I had a buddy who made a deal regarding sex. His wife wanted 'roll shutters' on the outside of the house. They made a deal that she would have sex three times a week for the next 6 months if he agreed to the roll shutters.

They got divorced a couple of years later. 

You can pay for sex. But you can't pay for love.


----------



## mildlyperplexed (Feb 3, 2013)

SadSamIAm said:


> I had a buddy who made a deal regarding sex. His wife wanted 'roll shutters' on the outside of the house. They made a deal that she would have sex three times a week for the next 6 months if he agreed to the roll shutters.
> 
> They got divorced a couple of years later.
> 
> You can pay for sex. But you can't pay for love.

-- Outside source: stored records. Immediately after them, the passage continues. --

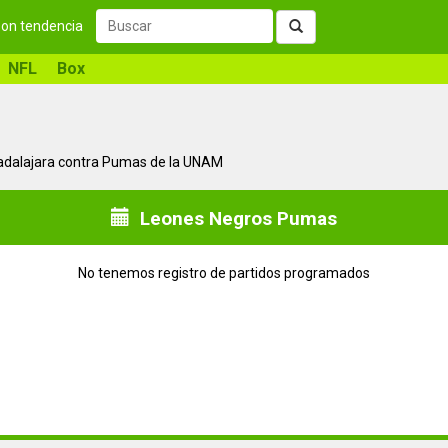
 son tendencia
NFL
Box
uadalajara contra Pumas de la UNAM
Leones Negros Pumas
No tenemos registro de partidos programados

True but there's also nothing wrong with a bit of cheeky role play


----------



## totamm (May 1, 2012)

SadSamIAm said:


> I had a buddy who made a deal regarding sex. His wife wanted 'roll shutters' on the outside of the house. They made a deal that she would have sex three times a week for the next 6 months if he agreed to the roll shutters.
> 
> They got divorced a couple of years later.
> 
> You can pay for sex. But you can't pay for love.


I doubt they got divorced because of the deal they made.

He made the deal because he wasn't getting sex, because there were problems in the marriage that could not be fixed by making a deal and since they were not properly addressed, eventually everything crashed and burned.


----------